И вот, скрючившись, в этой хижине полусидел, полулежал юноша Мейнгард, герцог Баварский, маркграф Бранденбургский, пфальцграф Рейнский, граф Тирольский. Он подсматривал, прислушивался, не видят ли его, спят ли остальные. Когда он решил, что наконец один, он перестал сдерживаться. Ему было страшно, он чувствовал себя разбитым, беспредельно несчастным. Медленно выкатывались слезы из его простодушных круглых глаз, текли по толстым глупым щекам. Он плакал оттого, что Фрауенберг придавил его сурка Петера, он плакал оттого, что так высоки скалистые стены, через которые завтра ему предстоит перебираться.

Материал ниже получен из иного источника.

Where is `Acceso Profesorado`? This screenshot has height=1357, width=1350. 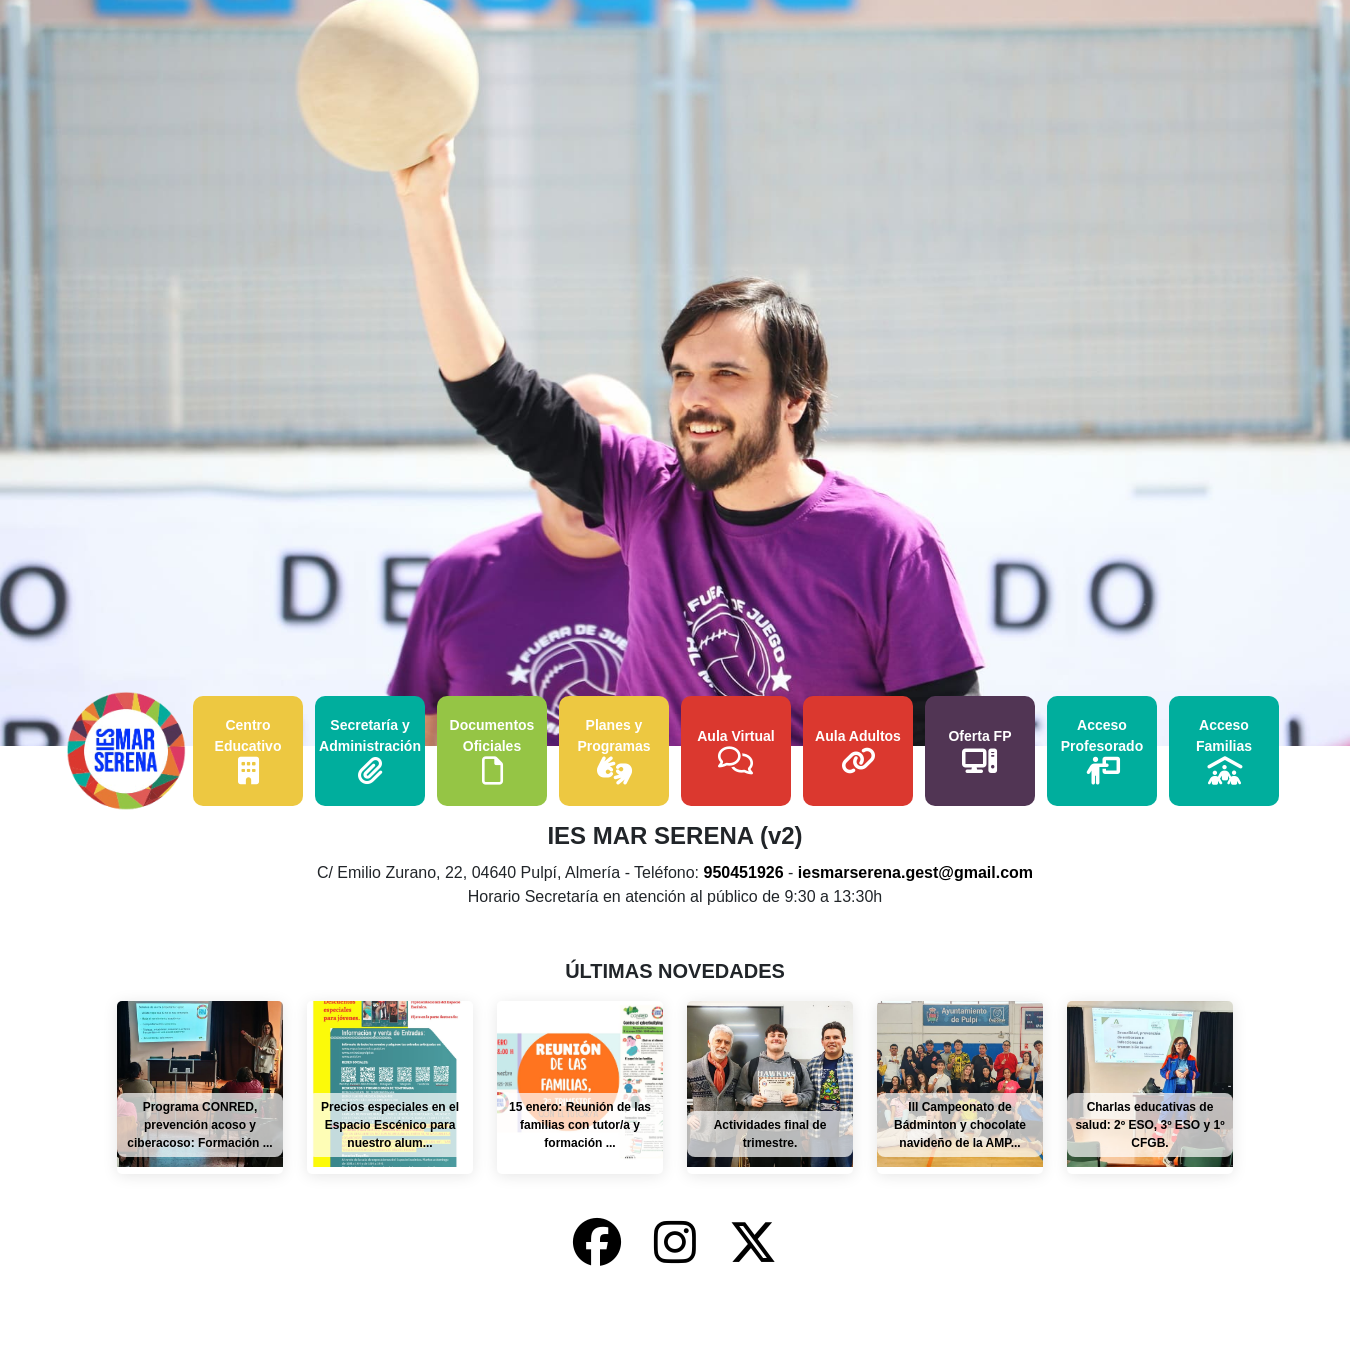
Acceso Profesorado is located at coordinates (1102, 751).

Агнесса была поражена той искусной и дерзкой простотой, с какой Фрауенберг похитил герцога. Он импонировал ей; ну и ловкач, ничего не скажешь. С неохотой, без всякой надежды на успех, приняла она меры, чтобы помешать осуществлению его плана. Лучше было бы предоставить все Фридриху: но тот в Ингольштадте. Она сама вынуждена организовать погоню.
Она разослала к границам гонцов, небольшие вооруженные отряды. Надо было действовать незаметно, не привлекая внимания; нельзя показывать, что герцога силой не пускают в его графство Тироль.

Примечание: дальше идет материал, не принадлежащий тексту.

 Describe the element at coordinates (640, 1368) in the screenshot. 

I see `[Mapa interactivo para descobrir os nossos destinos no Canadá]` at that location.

Когда они оставили позади маленький охотничий домик в Карвенделе, Фрауенберг решил, что они уже вне опасности. Но за несколько часов до удобного перевала к Аахенскому озеру им повстречался обоз торговца лесом, скупавшего его в этой местности и как-то высеченного плетьми за то, что он не согласился на сделку, которую ему хотел насильно навязать альбинос. Сначала Фрауенберг вознамерился напасть на лесоторговца и отделаться от него; но один из шести слуг, сопровождавших транспорт, мог пробиться, и тогда герцог оказался бы в еще большей опасности. Поэтому Фрауенберг решил лесоторговца не трогать и, невзирая на предостережения знавших дорогу слуг, попытаться вместо легкого Плумзерского перевала преодолеть трудный и необычный путь через Ламзенский перевал, на Швац или Фрейндсберг.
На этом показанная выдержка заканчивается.